* _Input data_:
****************************************
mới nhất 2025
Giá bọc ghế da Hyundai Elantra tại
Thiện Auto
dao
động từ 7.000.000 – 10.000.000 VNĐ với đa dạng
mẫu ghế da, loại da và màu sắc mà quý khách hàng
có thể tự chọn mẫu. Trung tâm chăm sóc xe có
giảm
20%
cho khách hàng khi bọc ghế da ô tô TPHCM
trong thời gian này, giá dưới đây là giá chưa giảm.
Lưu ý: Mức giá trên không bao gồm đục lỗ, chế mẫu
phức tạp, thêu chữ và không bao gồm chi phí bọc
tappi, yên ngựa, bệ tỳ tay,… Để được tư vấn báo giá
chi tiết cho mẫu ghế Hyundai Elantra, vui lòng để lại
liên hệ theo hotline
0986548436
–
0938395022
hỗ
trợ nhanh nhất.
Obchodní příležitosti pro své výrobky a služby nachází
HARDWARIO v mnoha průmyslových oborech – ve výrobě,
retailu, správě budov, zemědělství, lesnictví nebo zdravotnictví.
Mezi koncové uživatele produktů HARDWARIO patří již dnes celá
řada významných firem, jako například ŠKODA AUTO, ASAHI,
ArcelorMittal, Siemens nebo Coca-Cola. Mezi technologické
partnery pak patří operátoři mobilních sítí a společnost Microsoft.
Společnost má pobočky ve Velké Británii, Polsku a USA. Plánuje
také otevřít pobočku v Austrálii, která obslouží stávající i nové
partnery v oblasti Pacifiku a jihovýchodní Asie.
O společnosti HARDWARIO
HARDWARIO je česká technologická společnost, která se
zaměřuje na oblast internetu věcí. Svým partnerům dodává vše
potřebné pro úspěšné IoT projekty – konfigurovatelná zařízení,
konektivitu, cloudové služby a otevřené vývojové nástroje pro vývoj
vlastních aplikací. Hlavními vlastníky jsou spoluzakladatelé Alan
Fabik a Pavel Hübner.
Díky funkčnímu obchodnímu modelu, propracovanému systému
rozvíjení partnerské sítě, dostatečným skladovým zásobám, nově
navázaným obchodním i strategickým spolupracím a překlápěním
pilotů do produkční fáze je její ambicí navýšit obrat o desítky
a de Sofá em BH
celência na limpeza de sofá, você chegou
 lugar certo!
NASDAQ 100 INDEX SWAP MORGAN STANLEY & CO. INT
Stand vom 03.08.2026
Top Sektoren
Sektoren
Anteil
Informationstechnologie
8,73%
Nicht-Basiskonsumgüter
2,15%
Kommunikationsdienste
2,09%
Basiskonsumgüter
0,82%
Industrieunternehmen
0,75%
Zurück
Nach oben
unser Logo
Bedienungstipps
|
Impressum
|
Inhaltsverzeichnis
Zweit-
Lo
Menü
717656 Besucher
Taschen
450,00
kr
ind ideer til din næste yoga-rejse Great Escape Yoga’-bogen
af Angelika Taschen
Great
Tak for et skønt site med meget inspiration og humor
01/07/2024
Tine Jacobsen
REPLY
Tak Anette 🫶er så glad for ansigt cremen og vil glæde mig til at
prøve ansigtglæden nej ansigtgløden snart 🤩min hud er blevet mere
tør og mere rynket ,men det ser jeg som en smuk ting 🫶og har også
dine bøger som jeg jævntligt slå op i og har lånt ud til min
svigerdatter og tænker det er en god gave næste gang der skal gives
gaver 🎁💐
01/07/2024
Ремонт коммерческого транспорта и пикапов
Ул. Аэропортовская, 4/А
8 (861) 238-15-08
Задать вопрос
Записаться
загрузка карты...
****************************************
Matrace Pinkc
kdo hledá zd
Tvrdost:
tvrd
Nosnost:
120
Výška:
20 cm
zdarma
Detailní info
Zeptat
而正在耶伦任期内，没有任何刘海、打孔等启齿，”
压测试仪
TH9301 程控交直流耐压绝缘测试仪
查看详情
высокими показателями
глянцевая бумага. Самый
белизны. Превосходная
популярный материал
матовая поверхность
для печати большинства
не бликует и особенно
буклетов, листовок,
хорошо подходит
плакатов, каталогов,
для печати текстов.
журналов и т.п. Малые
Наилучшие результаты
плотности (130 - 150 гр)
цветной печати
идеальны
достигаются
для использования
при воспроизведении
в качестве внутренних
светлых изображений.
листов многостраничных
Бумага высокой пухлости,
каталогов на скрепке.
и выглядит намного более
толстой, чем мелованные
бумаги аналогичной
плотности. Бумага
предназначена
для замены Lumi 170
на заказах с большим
****************************************
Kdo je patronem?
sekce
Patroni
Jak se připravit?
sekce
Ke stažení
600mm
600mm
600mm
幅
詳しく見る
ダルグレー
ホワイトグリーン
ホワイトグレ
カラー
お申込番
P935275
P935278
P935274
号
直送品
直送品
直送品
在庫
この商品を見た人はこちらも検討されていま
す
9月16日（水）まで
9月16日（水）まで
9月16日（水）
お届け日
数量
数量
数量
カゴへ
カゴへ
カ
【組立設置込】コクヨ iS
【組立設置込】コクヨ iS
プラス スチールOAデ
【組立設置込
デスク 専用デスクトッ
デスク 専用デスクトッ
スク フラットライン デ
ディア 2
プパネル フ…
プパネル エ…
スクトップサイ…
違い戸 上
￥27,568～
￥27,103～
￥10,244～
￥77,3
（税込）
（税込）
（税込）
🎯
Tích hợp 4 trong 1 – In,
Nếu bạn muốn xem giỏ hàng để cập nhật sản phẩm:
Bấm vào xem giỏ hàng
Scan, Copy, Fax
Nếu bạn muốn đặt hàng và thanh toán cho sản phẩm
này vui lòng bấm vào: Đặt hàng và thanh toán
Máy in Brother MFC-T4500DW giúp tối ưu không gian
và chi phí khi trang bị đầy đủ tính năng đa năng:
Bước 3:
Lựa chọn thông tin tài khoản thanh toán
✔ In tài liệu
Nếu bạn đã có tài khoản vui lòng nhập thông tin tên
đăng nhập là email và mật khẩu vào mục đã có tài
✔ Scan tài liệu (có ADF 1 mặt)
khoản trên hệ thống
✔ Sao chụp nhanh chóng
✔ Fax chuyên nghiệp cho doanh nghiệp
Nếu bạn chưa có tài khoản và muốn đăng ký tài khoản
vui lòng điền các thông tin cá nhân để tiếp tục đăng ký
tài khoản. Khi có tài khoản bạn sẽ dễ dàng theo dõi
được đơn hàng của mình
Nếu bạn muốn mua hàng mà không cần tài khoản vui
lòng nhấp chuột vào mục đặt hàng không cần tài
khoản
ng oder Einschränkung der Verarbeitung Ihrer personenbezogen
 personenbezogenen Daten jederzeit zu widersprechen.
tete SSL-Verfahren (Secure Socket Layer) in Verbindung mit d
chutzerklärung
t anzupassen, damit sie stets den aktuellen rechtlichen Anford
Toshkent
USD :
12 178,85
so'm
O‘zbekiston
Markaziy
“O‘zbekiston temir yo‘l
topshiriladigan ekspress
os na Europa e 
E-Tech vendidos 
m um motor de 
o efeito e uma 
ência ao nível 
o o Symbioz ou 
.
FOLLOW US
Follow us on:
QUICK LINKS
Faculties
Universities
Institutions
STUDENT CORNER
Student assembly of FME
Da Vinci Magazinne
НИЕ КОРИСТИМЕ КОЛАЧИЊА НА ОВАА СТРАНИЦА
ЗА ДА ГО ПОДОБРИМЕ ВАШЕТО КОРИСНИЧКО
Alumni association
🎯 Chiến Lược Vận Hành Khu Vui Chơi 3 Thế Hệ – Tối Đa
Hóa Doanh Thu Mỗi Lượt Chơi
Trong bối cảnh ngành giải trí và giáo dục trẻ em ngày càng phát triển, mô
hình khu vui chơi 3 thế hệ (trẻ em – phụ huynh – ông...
****************************************
* _Assigned task_: For the listing above, print only the lines starting at the line containing "この商品を見た人はこちらも検討されていま" and ending at the line containing "personenbezogenen Daten jederzeit", exactly, both included.

* _Solution below_:
この商品を見た人はこちらも検討されていま
す
9月16日（水）まで
9月16日（水）まで
9月16日（水）
お届け日
数量
数量
数量
カゴへ
カゴへ
カ
【組立設置込】コクヨ iS
【組立設置込】コクヨ iS
プラス スチールOAデ
【組立設置込
デスク 専用デスクトッ
デスク 専用デスクトッ
スク フラットライン デ
ディア 2
プパネル フ…
プパネル エ…
スクトップサイ…
違い戸 上
￥27,568～
￥27,103～
￥10,244～
￥77,3
（税込）
（税込）
（税込）
🎯
Tích hợp 4 trong 1 – In,
Nếu bạn muốn xem giỏ hàng để cập nhật sản phẩm:
Bấm vào xem giỏ hàng
Scan, Copy, Fax
Nếu bạn muốn đặt hàng và thanh toán cho sản phẩm
này vui lòng bấm vào: Đặt hàng và thanh toán
Máy in Brother MFC-T4500DW giúp tối ưu không gian
và chi phí khi trang bị đầy đủ tính năng đa năng:
Bước 3:
Lựa chọn thông tin tài khoản thanh toán
✔ In tài liệu
Nếu bạn đã có tài khoản vui lòng nhập thông tin tên
đăng nhập là email và mật khẩu vào mục đã có tài
✔ Scan tài liệu (có ADF 1 mặt)
khoản trên hệ thống
✔ Sao chụp nhanh chóng
✔ Fax chuyên nghiệp cho doanh nghiệp
Nếu bạn chưa có tài khoản và muốn đăng ký tài khoản
vui lòng điền các thông tin cá nhân để tiếp tục đăng ký
tài khoản. Khi có tài khoản bạn sẽ dễ dàng theo dõi
được đơn hàng của mình
Nếu bạn muốn mua hàng mà không cần tài khoản vui
lòng nhấp chuột vào mục đặt hàng không cần tài
khoản
ng oder Einschränkung der Verarbeitung Ihrer personenbezogen
 personenbezogenen Daten jederzeit zu widersprechen.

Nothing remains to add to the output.